EXERCISE:
State, as a bare number, how many lines below contain "ХОЛЕНДЪР".

[Stored data]
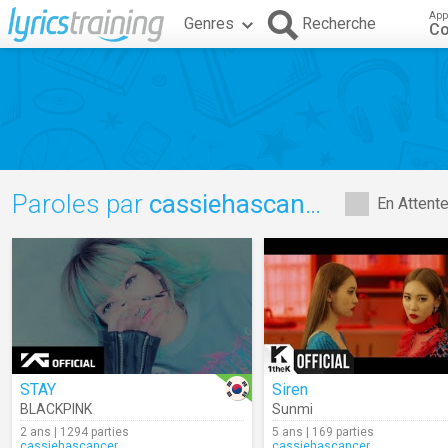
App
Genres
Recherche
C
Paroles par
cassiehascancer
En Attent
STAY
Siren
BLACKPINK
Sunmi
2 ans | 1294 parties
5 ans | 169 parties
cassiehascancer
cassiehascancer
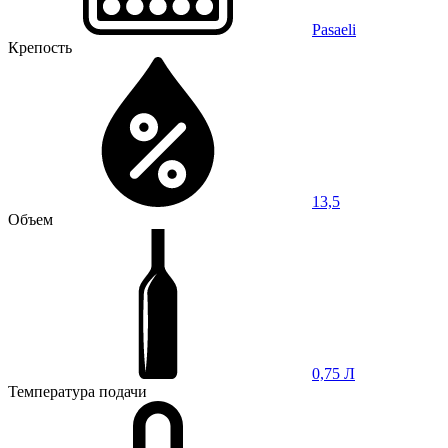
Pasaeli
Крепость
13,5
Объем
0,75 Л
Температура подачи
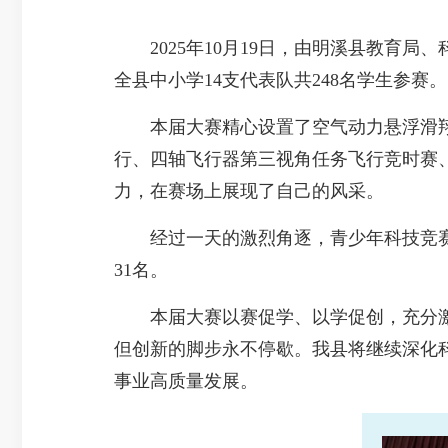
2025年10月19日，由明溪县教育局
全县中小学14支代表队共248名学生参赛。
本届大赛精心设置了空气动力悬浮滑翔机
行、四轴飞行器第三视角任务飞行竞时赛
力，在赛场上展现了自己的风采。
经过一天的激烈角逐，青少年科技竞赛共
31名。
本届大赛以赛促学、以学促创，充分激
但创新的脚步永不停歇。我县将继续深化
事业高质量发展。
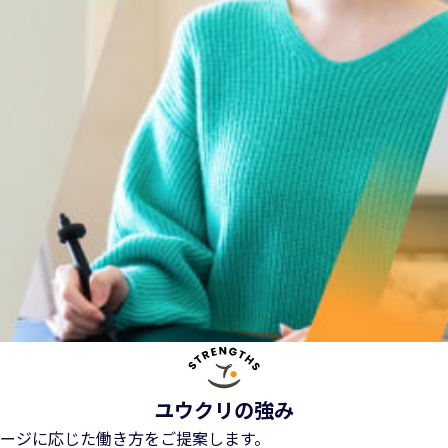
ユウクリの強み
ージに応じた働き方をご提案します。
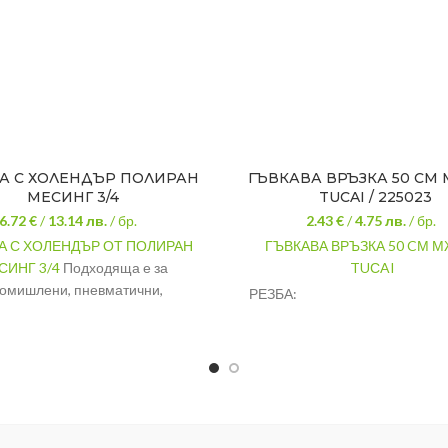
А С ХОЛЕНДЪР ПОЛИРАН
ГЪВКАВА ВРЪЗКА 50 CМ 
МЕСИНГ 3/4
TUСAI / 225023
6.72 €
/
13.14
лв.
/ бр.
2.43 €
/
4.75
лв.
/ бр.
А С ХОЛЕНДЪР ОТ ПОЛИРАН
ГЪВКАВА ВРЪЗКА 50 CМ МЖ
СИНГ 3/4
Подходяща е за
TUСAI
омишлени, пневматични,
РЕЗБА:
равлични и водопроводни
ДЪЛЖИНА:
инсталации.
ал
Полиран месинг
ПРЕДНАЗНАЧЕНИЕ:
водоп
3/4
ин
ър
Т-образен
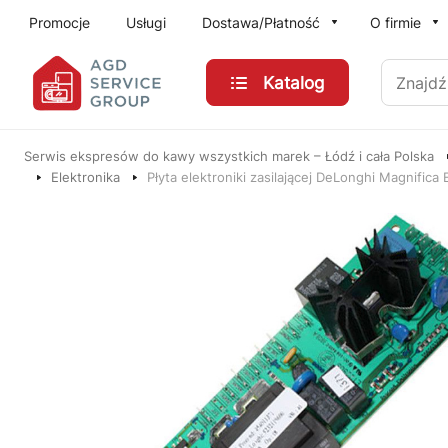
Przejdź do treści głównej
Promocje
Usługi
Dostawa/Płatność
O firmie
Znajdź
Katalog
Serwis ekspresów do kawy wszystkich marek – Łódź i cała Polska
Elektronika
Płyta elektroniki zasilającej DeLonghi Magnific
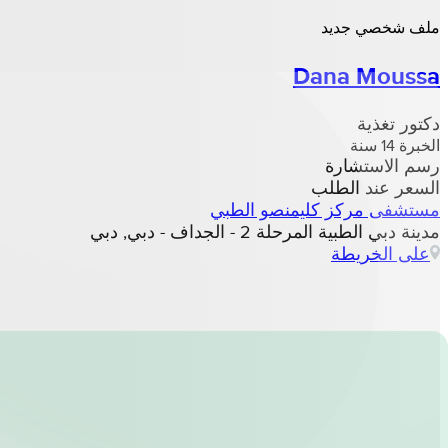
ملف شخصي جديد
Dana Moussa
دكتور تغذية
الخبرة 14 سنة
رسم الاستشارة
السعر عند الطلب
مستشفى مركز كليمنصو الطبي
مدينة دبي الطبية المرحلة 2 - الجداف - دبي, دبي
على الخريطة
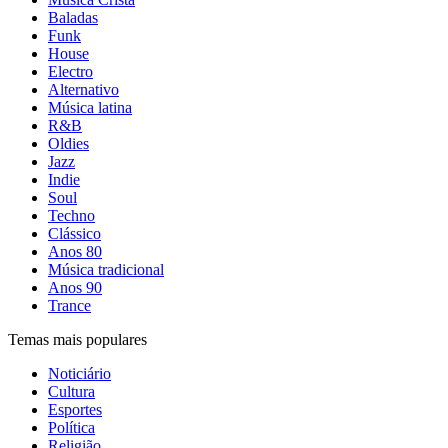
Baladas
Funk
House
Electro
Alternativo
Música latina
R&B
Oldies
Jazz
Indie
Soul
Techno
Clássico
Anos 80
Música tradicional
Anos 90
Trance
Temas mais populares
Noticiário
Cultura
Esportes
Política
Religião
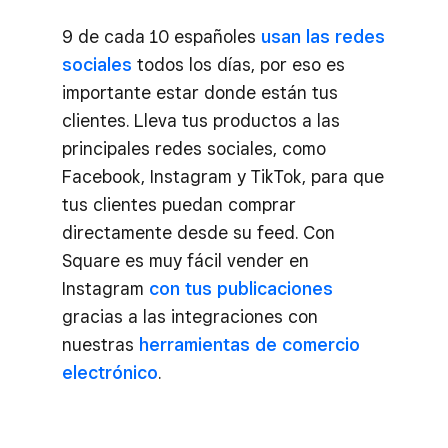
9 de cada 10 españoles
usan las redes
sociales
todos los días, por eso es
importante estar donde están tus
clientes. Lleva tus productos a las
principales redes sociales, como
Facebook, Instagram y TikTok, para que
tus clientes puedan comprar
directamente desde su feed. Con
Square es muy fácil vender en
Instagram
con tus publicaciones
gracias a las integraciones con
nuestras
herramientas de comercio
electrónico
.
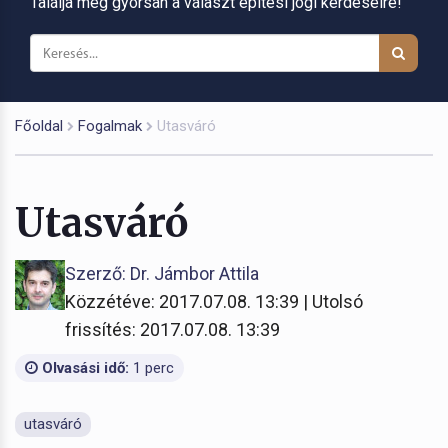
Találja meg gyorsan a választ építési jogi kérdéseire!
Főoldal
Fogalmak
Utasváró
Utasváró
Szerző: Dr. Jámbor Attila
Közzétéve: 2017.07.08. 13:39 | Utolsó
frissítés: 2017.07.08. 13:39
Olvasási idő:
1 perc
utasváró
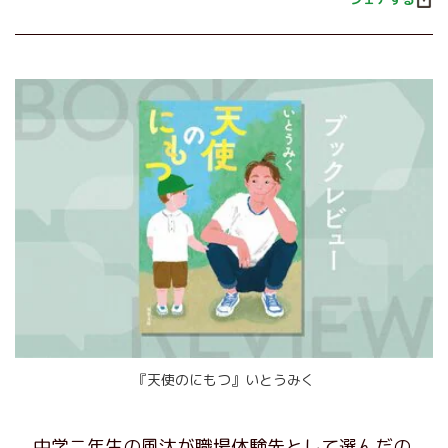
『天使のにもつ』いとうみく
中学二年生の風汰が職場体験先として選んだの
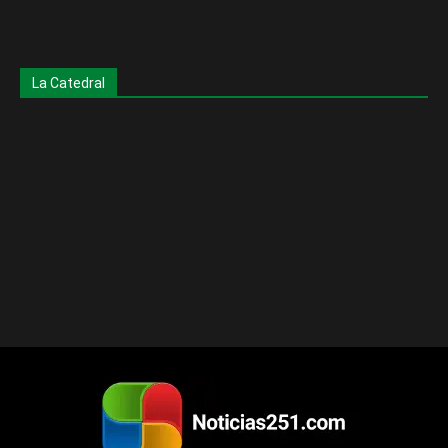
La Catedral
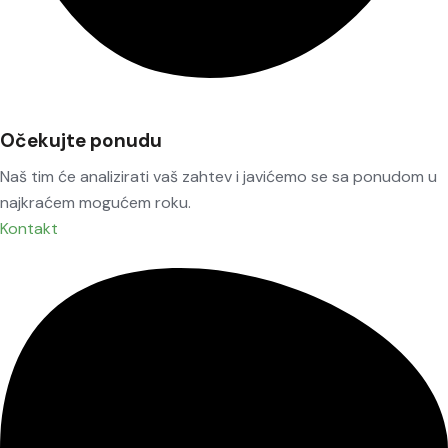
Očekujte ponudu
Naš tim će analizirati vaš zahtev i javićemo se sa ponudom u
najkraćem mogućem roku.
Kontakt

PROBLEM SOLUTION:
2